# [ACTIVITY]
Without copying any picture, transcribe exactly the lines of the data below from the one containing "Anak belajar" through the one containing "Panneau de gestion des cookies".

# [GIVEN RECORDS]
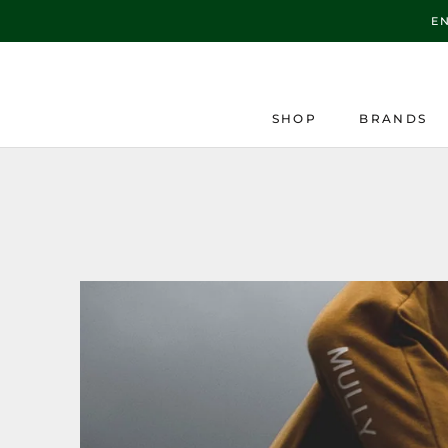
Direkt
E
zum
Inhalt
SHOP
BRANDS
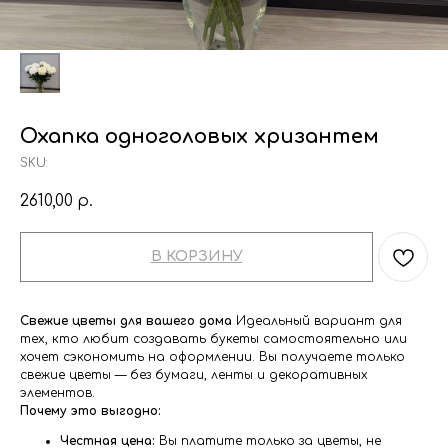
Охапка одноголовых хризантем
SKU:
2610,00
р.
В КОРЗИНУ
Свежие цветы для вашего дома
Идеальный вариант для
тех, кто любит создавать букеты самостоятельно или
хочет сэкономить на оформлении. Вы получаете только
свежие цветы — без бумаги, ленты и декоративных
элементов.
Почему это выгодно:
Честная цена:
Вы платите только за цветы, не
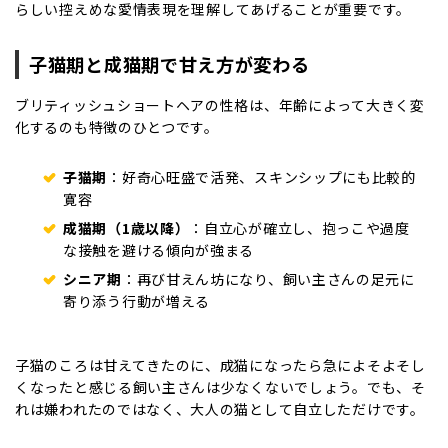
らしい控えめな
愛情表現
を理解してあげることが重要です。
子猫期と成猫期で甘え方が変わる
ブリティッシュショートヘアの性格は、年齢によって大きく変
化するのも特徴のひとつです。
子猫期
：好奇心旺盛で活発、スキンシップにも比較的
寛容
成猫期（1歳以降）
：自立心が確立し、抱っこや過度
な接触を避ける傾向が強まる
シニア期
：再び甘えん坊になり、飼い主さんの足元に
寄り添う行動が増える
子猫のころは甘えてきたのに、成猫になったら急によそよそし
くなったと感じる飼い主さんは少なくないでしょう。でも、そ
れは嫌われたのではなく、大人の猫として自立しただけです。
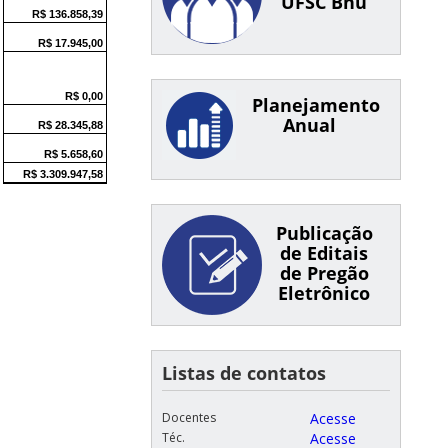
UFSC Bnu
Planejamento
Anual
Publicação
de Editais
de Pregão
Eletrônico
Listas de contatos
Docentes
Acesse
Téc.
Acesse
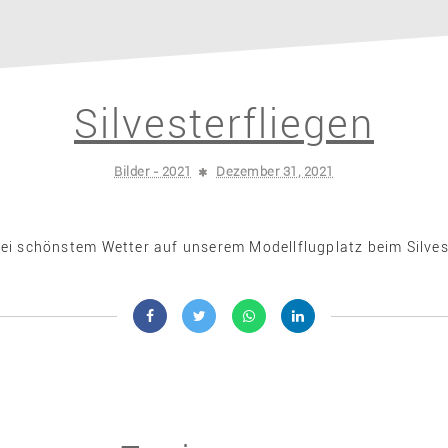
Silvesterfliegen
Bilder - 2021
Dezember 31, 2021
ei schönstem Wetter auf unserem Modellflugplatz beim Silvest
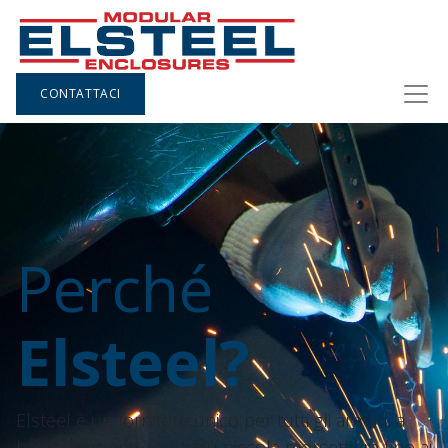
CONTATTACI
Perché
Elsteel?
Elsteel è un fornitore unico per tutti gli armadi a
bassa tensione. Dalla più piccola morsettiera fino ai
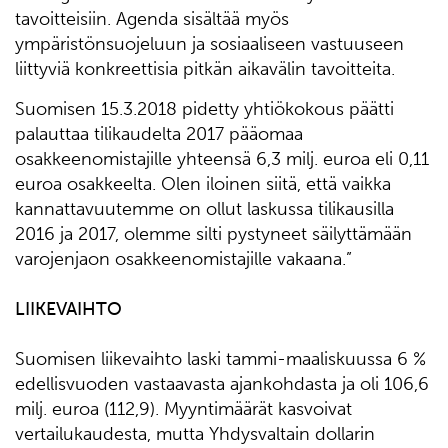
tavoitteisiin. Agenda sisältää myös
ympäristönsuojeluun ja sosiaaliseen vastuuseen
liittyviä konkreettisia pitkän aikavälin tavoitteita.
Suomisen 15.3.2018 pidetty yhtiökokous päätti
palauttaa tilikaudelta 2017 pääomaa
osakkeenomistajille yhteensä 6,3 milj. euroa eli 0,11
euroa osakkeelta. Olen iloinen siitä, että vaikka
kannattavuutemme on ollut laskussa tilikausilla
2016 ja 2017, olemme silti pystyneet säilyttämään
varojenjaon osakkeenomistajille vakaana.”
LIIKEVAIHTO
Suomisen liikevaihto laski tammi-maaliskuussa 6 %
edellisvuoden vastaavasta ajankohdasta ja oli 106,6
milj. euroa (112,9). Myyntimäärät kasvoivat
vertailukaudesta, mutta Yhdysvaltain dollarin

* * *

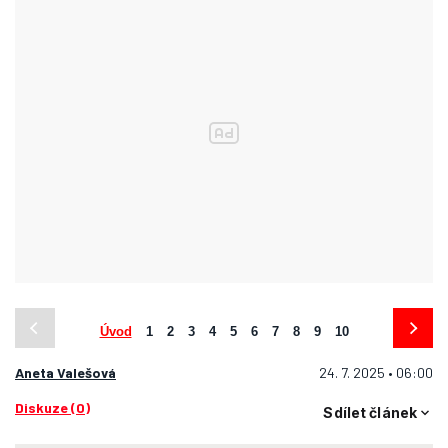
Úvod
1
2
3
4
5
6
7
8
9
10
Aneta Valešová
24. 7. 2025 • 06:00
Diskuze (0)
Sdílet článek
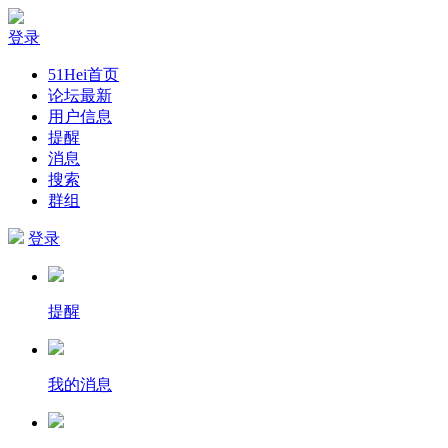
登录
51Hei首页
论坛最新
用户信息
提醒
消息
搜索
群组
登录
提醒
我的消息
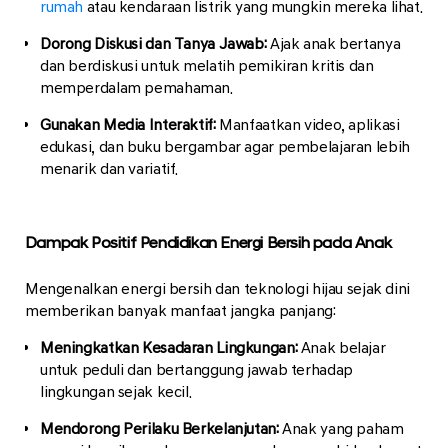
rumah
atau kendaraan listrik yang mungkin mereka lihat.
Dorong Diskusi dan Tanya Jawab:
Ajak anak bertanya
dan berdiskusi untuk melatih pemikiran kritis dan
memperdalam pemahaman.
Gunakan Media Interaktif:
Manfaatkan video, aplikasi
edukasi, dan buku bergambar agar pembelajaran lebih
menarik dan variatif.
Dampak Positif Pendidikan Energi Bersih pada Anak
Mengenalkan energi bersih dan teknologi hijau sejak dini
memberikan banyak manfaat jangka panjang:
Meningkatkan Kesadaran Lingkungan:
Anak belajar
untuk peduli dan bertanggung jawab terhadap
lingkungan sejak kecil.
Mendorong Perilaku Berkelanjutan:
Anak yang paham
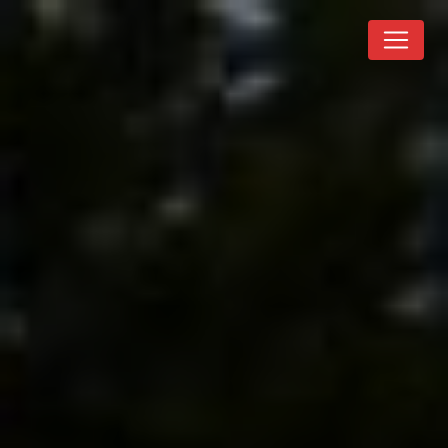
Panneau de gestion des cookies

# [ANSWER FOR THE TASK]
Anak belajar
untuk peduli dan bertanggung jawab terhadap
lingkungan sejak kecil.
Mendorong Perilaku Berkelanjutan:
Anak yang paham
Panneau de gestion des cookies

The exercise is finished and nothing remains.